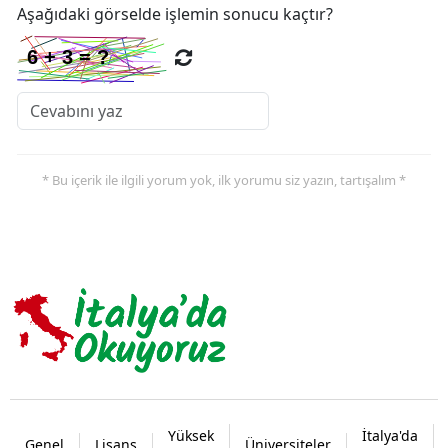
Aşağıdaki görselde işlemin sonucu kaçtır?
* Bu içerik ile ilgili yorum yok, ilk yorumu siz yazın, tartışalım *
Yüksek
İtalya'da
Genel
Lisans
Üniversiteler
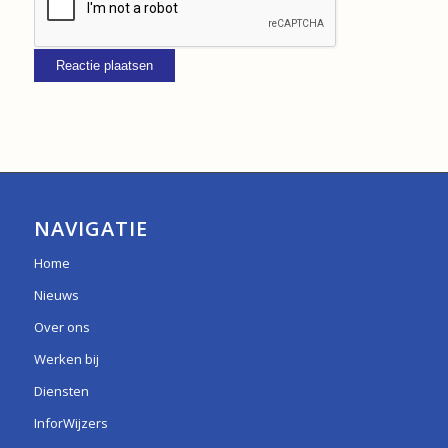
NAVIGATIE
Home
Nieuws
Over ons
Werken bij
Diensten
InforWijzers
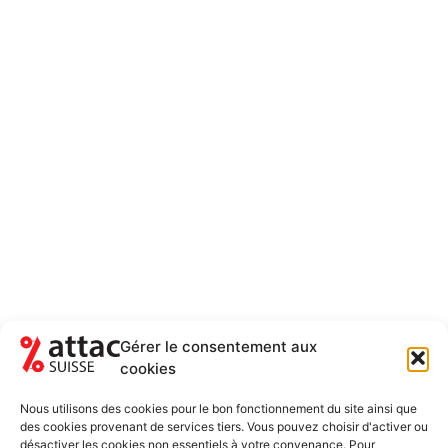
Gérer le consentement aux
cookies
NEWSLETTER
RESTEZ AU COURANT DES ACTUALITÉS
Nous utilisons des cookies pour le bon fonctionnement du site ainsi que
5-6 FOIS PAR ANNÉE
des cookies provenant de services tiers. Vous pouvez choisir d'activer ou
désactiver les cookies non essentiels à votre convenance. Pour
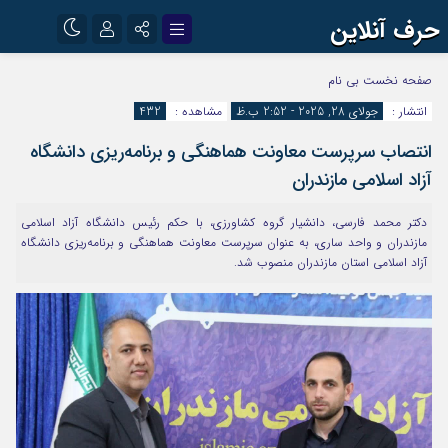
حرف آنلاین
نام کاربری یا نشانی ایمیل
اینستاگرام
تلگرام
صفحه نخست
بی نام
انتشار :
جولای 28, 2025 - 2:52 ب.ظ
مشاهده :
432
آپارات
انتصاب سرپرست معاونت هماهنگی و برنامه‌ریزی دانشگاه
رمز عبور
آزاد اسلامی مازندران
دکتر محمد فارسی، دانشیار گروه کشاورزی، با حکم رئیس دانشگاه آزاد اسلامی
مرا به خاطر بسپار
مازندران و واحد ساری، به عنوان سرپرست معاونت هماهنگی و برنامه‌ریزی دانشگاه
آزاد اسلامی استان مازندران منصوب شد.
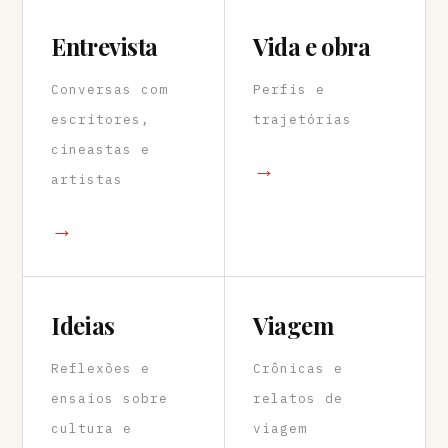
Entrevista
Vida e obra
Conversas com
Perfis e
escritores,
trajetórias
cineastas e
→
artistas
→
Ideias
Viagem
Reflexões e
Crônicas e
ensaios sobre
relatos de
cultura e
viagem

++++++++

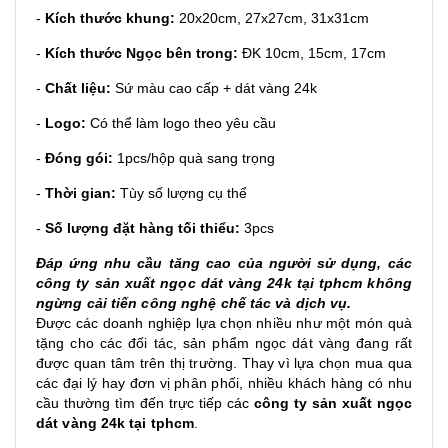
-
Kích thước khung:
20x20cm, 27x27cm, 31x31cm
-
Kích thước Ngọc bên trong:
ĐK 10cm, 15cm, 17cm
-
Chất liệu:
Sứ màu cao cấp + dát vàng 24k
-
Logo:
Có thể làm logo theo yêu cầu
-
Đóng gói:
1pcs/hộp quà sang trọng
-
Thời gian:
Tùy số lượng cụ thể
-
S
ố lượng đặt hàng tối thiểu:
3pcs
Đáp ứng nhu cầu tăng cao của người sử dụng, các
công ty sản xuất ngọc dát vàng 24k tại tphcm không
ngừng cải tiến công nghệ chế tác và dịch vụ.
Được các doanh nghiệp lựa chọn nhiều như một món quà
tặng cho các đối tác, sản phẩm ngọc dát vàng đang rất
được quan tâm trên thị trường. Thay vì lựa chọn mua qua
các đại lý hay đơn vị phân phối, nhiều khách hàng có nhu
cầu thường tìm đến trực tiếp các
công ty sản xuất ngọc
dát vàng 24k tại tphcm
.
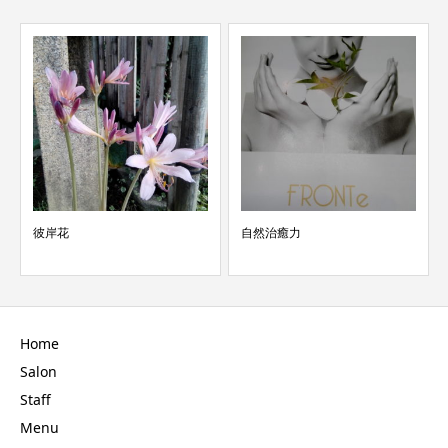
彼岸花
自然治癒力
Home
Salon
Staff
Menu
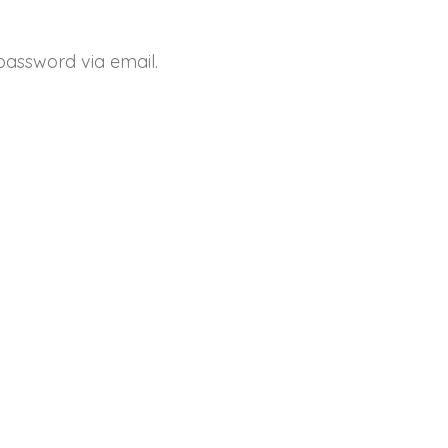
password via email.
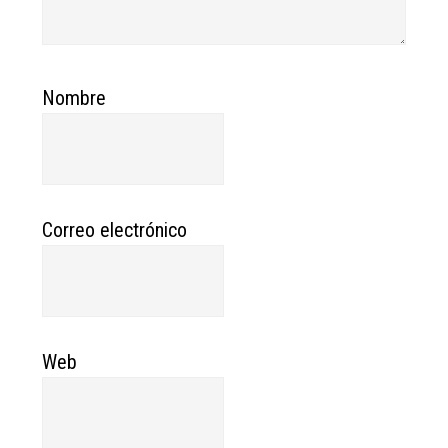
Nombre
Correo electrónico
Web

++++++++

• [Problem description]: Set down, exactly as written above, each line from the one with "Aşağıdaki görselde işlemin sonucu kaçtır?" through the one with "RESTEZ AU COURANT DES ACTUALITÉS", and skip the pictures.

• [Response below]:
Aşağıdaki görselde işlemin sonucu kaçtır?
* Bu içerik ile ilgili yorum yok, ilk yorumu siz yazın, tartışalım *
Yüksek
İtalya'da
Genel
Lisans
Üniversiteler
NAVIGATIE
Home
Nieuws
Over ons
Werken bij
Diensten
InforWijzers
Gérer le consentement aux
cookies
NEWSLETTER
RESTEZ AU COURANT DES ACTUALITÉS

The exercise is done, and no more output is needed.